◆ **What is required**
Omit images. Retype all entries verbatim.

[Data excerpts]

════════

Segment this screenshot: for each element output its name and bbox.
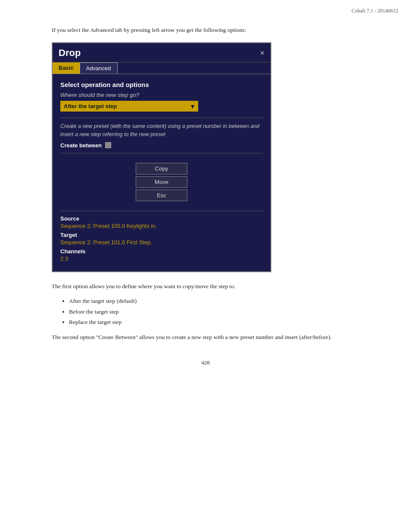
dialog-wrapper: Drop × Basic Advanced Select operation a… <box>52 42 359 272</box>
header-label: Cobalt 7.1 - 20140612 <box>352 8 398 14</box>
divider-middle <box>60 153 263 153</box>
description-text: Create a new preset (with the same conte… <box>60 122 263 139</box>
dialog: Drop × Basic Advanced Select operation a… <box>52 42 271 272</box>
dialog-close-button[interactable]: × <box>260 49 265 58</box>
bullet-item-1: After the target step (default) <box>69 297 359 305</box>
page-header: Cobalt 7.1 - 20140612 <box>352 8 398 14</box>
channels-label: Channels <box>60 248 263 255</box>
dialog-body: Select operation and options Where shoul… <box>53 74 271 271</box>
target-label: Target <box>60 232 263 238</box>
esc-button[interactable]: Esc <box>136 190 187 201</box>
tab-advanced[interactable]: Advanced <box>80 62 118 74</box>
bullet-item-3: Replace the target step <box>69 318 359 327</box>
page-number: 428 <box>52 359 359 366</box>
bullet-item-2: Before the target step <box>69 308 359 316</box>
dialog-title: Drop <box>59 47 81 59</box>
divider-top <box>60 118 263 118</box>
source-label: Source <box>60 215 263 222</box>
body-paragraph1: The first option allows you to define wh… <box>52 282 359 291</box>
position-dropdown[interactable]: After the target step Before the target … <box>60 101 198 112</box>
intro-text: If you select the Advanced tab by pressi… <box>52 26 359 34</box>
buttons-section: Copy Move Esc <box>60 158 263 206</box>
body-paragraph2: The second option "Create Between" allow… <box>52 333 359 342</box>
create-between-label: Create between <box>60 142 102 149</box>
dialog-tabs: Basic Advanced <box>53 62 271 74</box>
dropdown-wrapper: After the target step Before the target … <box>60 101 198 112</box>
target-value: Sequence 2: Preset 101.0 First Step. <box>60 239 263 246</box>
channels-value: 2 3 <box>60 255 263 262</box>
section-title: Select operation and options <box>60 81 263 88</box>
source-value: Sequence 2: Preset 105.0 Keylights in. <box>60 223 263 229</box>
create-between-checkbox[interactable] <box>105 142 111 148</box>
copy-button[interactable]: Copy <box>136 163 187 174</box>
dialog-title-bar: Drop × <box>53 43 271 62</box>
bullet-list: After the target step (default) Before t… <box>69 297 359 327</box>
move-button[interactable]: Move <box>136 176 187 188</box>
dropdown-row: After the target step Before the target … <box>60 101 263 112</box>
source-target-section: Source Sequence 2: Preset 105.0 Keylight… <box>60 215 263 262</box>
question-label: Where should the new step go? <box>60 92 263 98</box>
create-between-row: Create between <box>60 142 263 149</box>
tab-basic[interactable]: Basic <box>53 62 80 74</box>
divider-bottom <box>60 211 263 211</box>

════════

◆ **Answer for this exercise**
Segment this screenshot: for each element output its name and bbox.
dialog-wrapper: Drop × Basic Advanced Select operation a… <box>52 42 359 272</box>
header-label: Cobalt 7.1 - 20140612 <box>352 8 398 14</box>
divider-middle <box>60 153 263 153</box>
description-text: Create a new preset (with the same conte… <box>60 122 263 139</box>
dialog: Drop × Basic Advanced Select operation a… <box>52 42 271 272</box>
dialog-close-button[interactable]: × <box>260 49 265 58</box>
bullet-item-1: After the target step (default) <box>69 297 359 305</box>
page-header: Cobalt 7.1 - 20140612 <box>352 8 398 14</box>
channels-label: Channels <box>60 248 263 255</box>
dialog-body: Select operation and options Where shoul… <box>53 74 271 271</box>
target-label: Target <box>60 232 263 238</box>
esc-button[interactable]: Esc <box>136 190 187 201</box>
tab-advanced[interactable]: Advanced <box>80 62 118 74</box>
bullet-item-3: Replace the target step <box>69 318 359 327</box>
page-number: 428 <box>52 359 359 366</box>
bullet-item-2: Before the target step <box>69 308 359 316</box>
dialog-title: Drop <box>59 47 81 59</box>
divider-top <box>60 118 263 118</box>
source-label: Source <box>60 215 263 222</box>
body-paragraph1: The first option allows you to define wh… <box>52 282 359 291</box>
position-dropdown[interactable]: After the target step Before the target … <box>60 101 198 112</box>
intro-text: If you select the Advanced tab by pressi… <box>52 26 359 34</box>
buttons-section: Copy Move Esc <box>60 158 263 206</box>
body-paragraph2: The second option "Create Between" allow… <box>52 333 359 342</box>
create-between-label: Create between <box>60 142 102 149</box>
dialog-tabs: Basic Advanced <box>53 62 271 74</box>
dropdown-wrapper: After the target step Before the target … <box>60 101 198 112</box>
target-value: Sequence 2: Preset 101.0 First Step. <box>60 239 263 246</box>
channels-value: 2 3 <box>60 255 263 262</box>
section-title: Select operation and options <box>60 81 263 88</box>
source-value: Sequence 2: Preset 105.0 Keylights in. <box>60 223 263 229</box>
create-between-checkbox[interactable] <box>105 142 111 148</box>
copy-button[interactable]: Copy <box>136 163 187 174</box>
dialog-title-bar: Drop × <box>53 43 271 62</box>
bullet-list: After the target step (default) Before t… <box>69 297 359 327</box>
move-button[interactable]: Move <box>136 176 187 188</box>
dropdown-row: After the target step Before the target … <box>60 101 263 112</box>
source-target-section: Source Sequence 2: Preset 105.0 Keylight… <box>60 215 263 262</box>
question-label: Where should the new step go? <box>60 92 263 98</box>
create-between-row: Create between <box>60 142 263 149</box>
tab-basic[interactable]: Basic <box>53 62 80 74</box>
divider-bottom <box>60 211 263 211</box>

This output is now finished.